Tra un impeto e l'altro, le labbra di Loris portarono il nome dell'uomo, lo masticava con goduria mentre le sue dita strozzavano i lembi della federa. Posò il mento sul morbido cuscino e si godette appieno ciascuna spinta regalata con generosità dagli allenati fianchi di Gavriel, ondeggiando come la cresta di una pianura accarezzata dal forte vento. Essudava come un nomade sotto il sole cocente, mugugnava tra i denti, poiché ogni singolo gemito gli sembrava proibito tra quelle pareti.
Gavriel si spingeva in lui con fermezza, indifferente verso il lieve e petulante cigolio emesso dalle assi del letto, e dei piccoli lamenti che le sue labbra si lasciavan sfuggire.
«Heinrich...» farfugliò stordito Loris, così percosso da tutto quell'ardore che lo travolgeva, che le lenti degli occhiali quasi si appannarono, e fu costretto a levarseli.
Investito d'amore, la vista gli si annebbiò di lacrime e dalla sua pelle stillarono abbondanti scie di sudore.
La stanza si saziò dei gemiti e i plausi delle loro pelli che s'incontravano, evocavano il nome di uno e l'altro a fiato corto.
Loris non sentiva più alcuna doglia, al contrario, credeva di star per morire.
Gli era mancata quella sensazione, quel calore e quell'arsura provocata dalla ebbrezza.
Il letto vacillava impetuoso, sembrava che il tempo avesse cessato di proseguire, tutto attorno a Loris scomparve quando i suoi occhi chiari fecero capolino sotto le palpebre.
I suoi lunghi capelli finirono nel pugno di Gavriel come una briglia, esercitando maggiore padronanza su di Loris e sul suo intero corpo.
Sentiva gli arti cedere, il dolore al collo veniva represso e presto dimenticato dalla delizia del momento. Percepiva Gavriel farsi via con voluttà in ogni margine di lui, lo inteneriva man mano che lo copulava tra un singhiozzo e l'altro.
Lamentava di tanto in tanto per il dolore, ma ogni suo lamento, cantato come piacere, deliziava le orecchie di Gavriel.
«Hmm» mugugnava serrando le labbra. Tutto il suo corpo stava reagendo, si stava svegliando, nasceva.
Sentiva che presto avrebbe toccato il cielo, poteva udire la voce dell'universo sussurrargli. La pelle fremeva, il sangue bolliva e il respiro si appesantiva.
Non poteva domarlo, era solo un uomo, così sprigionò un fragoroso gemito dalle umide labbra. Ciò fece assai piacere a Gavriel, era prova che stava svolgendo un ottimo lavoro.

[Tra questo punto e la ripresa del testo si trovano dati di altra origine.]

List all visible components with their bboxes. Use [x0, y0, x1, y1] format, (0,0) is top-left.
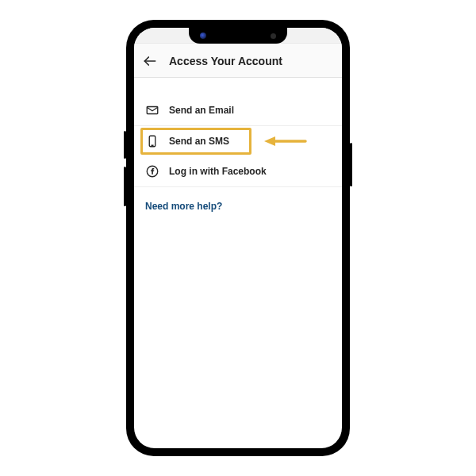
option-label: Log in with Facebook: [169, 166, 267, 177]
option-label: Send an SMS: [169, 136, 229, 147]
facebook-icon: [145, 164, 159, 178]
page-title: Access Your Account: [169, 55, 282, 67]
phone-notch: [189, 28, 287, 44]
option-label: Send an Email: [169, 105, 234, 116]
speaker-icon: [271, 33, 276, 39]
help-section: Need more help?: [134, 187, 342, 224]
volume-up-button: [124, 131, 126, 159]
phone-frame: Access Your Account Send an Email: [126, 20, 350, 456]
volume-down-button: [124, 167, 126, 206]
options-list: Send an Email Send an SMS: [134, 95, 342, 187]
option-send-email[interactable]: Send an Email: [134, 95, 342, 126]
email-icon: [145, 103, 159, 117]
help-link[interactable]: Need more help?: [145, 201, 222, 212]
front-camera-icon: [200, 33, 206, 39]
phone-screen: Access Your Account Send an Email: [134, 28, 342, 448]
page-header: Access Your Account: [134, 44, 342, 78]
arrow-annotation-icon: [263, 133, 307, 149]
phone-icon: [145, 134, 159, 148]
svg-marker-5: [264, 136, 275, 146]
option-send-sms[interactable]: Send an SMS: [134, 126, 342, 156]
back-arrow-icon[interactable]: [142, 53, 158, 69]
option-login-facebook[interactable]: Log in with Facebook: [134, 156, 342, 187]
power-button: [350, 143, 352, 186]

Loris non si preoccupò più di tacere, era troppo da contenere.
«Oh Heinrich, sì, sì così non si fermi» diceva con affanno.
«Non si fermi la prego»
Proprio quando credeva che per lui fosse troppo tardi per tornare a ricevere di nuovo l'amore carnale, ecco che il seme di Gavriel abbondò in lui, vivificando quel suo corpo scarno di affezione, rendendolo simile a un fertile terreno rinfrescato dalla pioggia. Loris si sentì estremamente benedetto, gioioso, sorpreso di star provando sulla propria pelle così tanta goduria.
Gridò il nome del compagno con il poco fiato che gli era rimasto nel petto, terse le lenzuola di chiaro e il cuor suo traboccò nella franchezza.

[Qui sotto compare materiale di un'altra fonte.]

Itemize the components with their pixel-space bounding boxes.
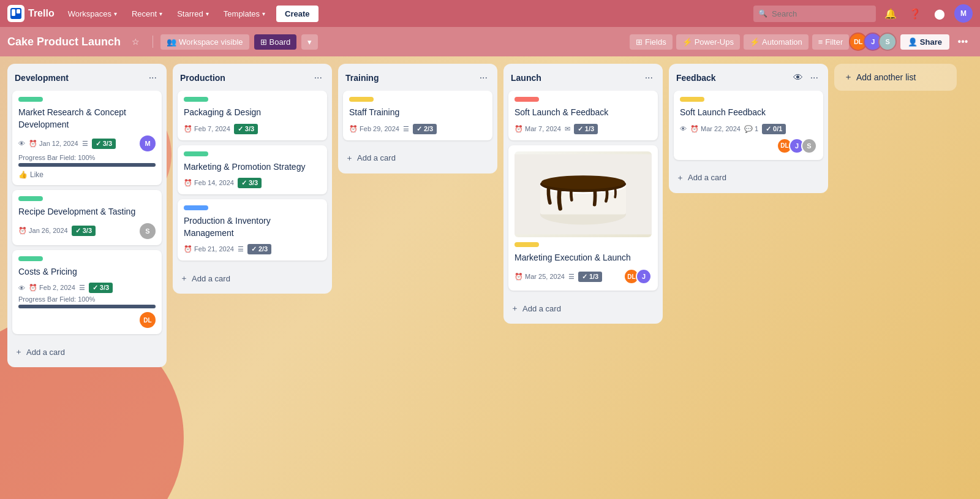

Ma quel piacere si sciolse sulla lingua come una zolletta di zucchero, quando rimasero solo i granelli, il suo palato si fece gravemente amaro e il suo animo appassì.
Mentre lui sprofondava nella gola del pentimento, Gavriel restò a guardare giulivo l'opera sua compiuta stillare dal corpo del suo amato e desiderato Loris. Ora gli era concesso toccarlo, stringerlo e baciarlo. L'idea di aver finalmente ottenuto questa grande libertà e onore, lo fece sentire valido e propizio.